In July, for example, Trump won the right to divert billions of dollars that Congress appropriated for the military to begin building the U.S. Mexico border wall he promised during his 2016 campaign. Congress had refused to pay for the wall, so Trump declared he had the emergency authority to transfer money from other departments and agencies.
A federal judge in Oakland and the 9th Circuit Court blocked the transfer as illegal. But acting on an emergency appeal from Solicitor Gen. Noel Francisco, the high court voted 5-4 to lift the lower court decisions in a one-paragraph order in Trump vs. Sierra Club. The justices did not hear arguments in the case and did not issue a majority opinion or a dissent.
University of Texas law professor Stephen Vladeck says Francisco has been “unusually aggressive in seeking emergency or extraordinary relief” from the justices, and he has been winning. “I think there’s no question there has been a shift in how at least a majority of the justices approach such applications,” he said.

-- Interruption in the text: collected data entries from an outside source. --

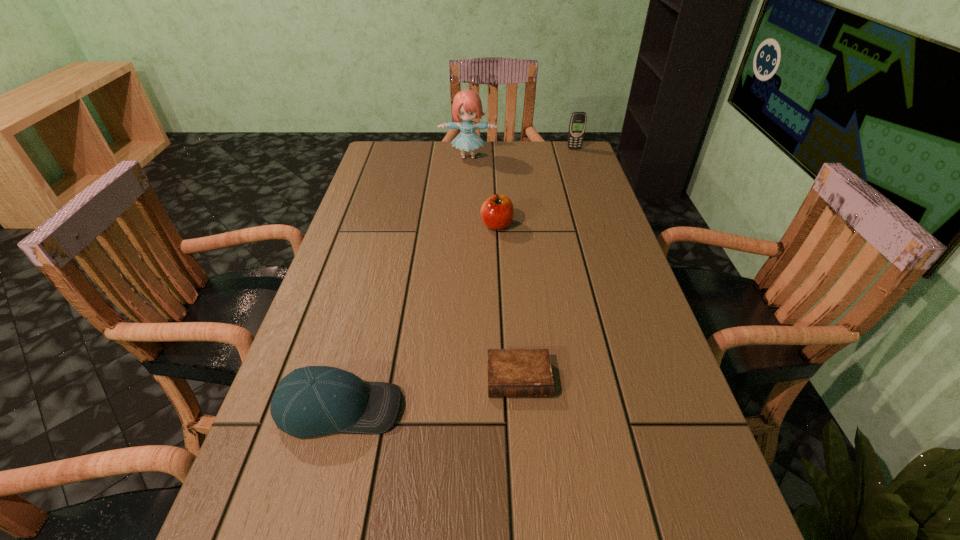 At what (x,y) coordinates should I click in order to perform the action: click on free space at the far left corner of the desktop. Please return your answer as a coordinate pair (x, y). Looking at the image, I should click on (402, 167).

You are a GUI agent. You are given a task and a screenshot of the screen. Output one action in this format:
    pyautogui.click(x=<x>, y=<y>)
    Task: Click on the vacant space at the far right corner of the desktop
    
    Given the screenshot: What is the action you would take?
    pyautogui.click(x=550, y=151)

Where is `empty space between the leftmost object and the doll`? The height and width of the screenshot is (540, 960). empty space between the leftmost object and the doll is located at coordinates (403, 282).

Where is `free space between the cellular telephone and the baseball cap`? free space between the cellular telephone and the baseball cap is located at coordinates (457, 279).

Identify the location of free space between the tallest object and the apple. The width and height of the screenshot is (960, 540). (483, 191).

Where is `free space between the doll and the leftmost object`? Image resolution: width=960 pixels, height=540 pixels. free space between the doll and the leftmost object is located at coordinates (403, 282).

Locate an element on the screen. Image resolution: width=960 pixels, height=540 pixels. free space between the shortest object and the fourth nearest object is located at coordinates (493, 268).

Locate an element on the screen. unoccupied area between the apple and the diary is located at coordinates (508, 302).

Locate an element on the screen. This screenshot has width=960, height=540. free space that is in between the baseball cap and the farthest object is located at coordinates (457, 279).

Locate an element on the screen. The height and width of the screenshot is (540, 960). empty location between the apple and the leftmost object is located at coordinates (418, 316).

In the past, it was rare for the government’s top lawyers to ask the high court to intervene and rule in a pending case. Under the court’s rules, lawyers filing such appeals have to argue that their clients face a serious or irreparable harm if the high court fails to act. And the justices have often said they are reluctant to decide an important legal question on a rushed basis.
Irv Gornstein, director of the Supreme Court Institute at Georgetown’s law school, cited several reasons for the change.
“We have a president who is pursuing many more controversial and divisive policies than his predecessors. We have lower courts that are skeptical of both the president and his policies. We have a solicitor general’s office that is optimistic that taking issues to the high court will bear fruit. And we have a Supreme Court that is ready to act at an early stage when it thinks the lower courts have gone off the rails,” he said.
The asylum law is now at the center of Trump’s immigration battle. The law says, “Any alien who is physically present in the United States or who arrives in the United States, whether or not at a designated port of arrival ... may apply for asylum.”
Trump and his administration have chafed at this open-door policy. Officials say it permits tens of thousands of migrants to get a foothold in this country while their asylum claims work their way slowly through the immigration courts. They say only a small percentage will finally win their claims.
The Justice Department told the court it had more than 436,000 asylum claims pending.
But rather than persuade Congress to change the law, Trump has sought to weaken it through new regulations.
On July 16, the administration announced what it called an “interim final rule” that would deem migrants “ineligible” for asylum if they had traveled across Mexico without seeking asylum there.
A federal judge in San Francisco and the 9th Circuit blocked the new rule from taking effect, ruling that it conflicted with the promise of the asylum law.
But Francisco filed an appeal on Aug. 26 that faulted the lower court judges for “second-guessing” the administration’s policy and urged the high court to allow the new rule to go into effect. It will “screen out asylum seekers who declined to request protection at the first opportunity” in Mexico, and it will “alleviate a crushing burden on the U.S. asylum system,” he said in Barr vs. East Bay Sanctuary Covenant.
Francisco pointed to provisions in the asylum law that said aliens could be sent to a “safe third country” for protection. He also noted the attorney general was authorized to set “other conditions or limitations” on asylum.
Lawyers for the American Civil Liberties Union said the court “should not permit such a tectonic change to the U.S. asylum law.” If put into effect, the new rule “would eliminate virtually all asylum at the southern border,” they said in a response filed on Wednesday. “The ban is a blatant end-run around the scheme Congress created” and rests on an “expansive view of executive authority to rewrite the statute.”
The court has no deadline or timetable for acting on the appeal. But usually, the justices take some action within a week or two after receiving briefs from both sides.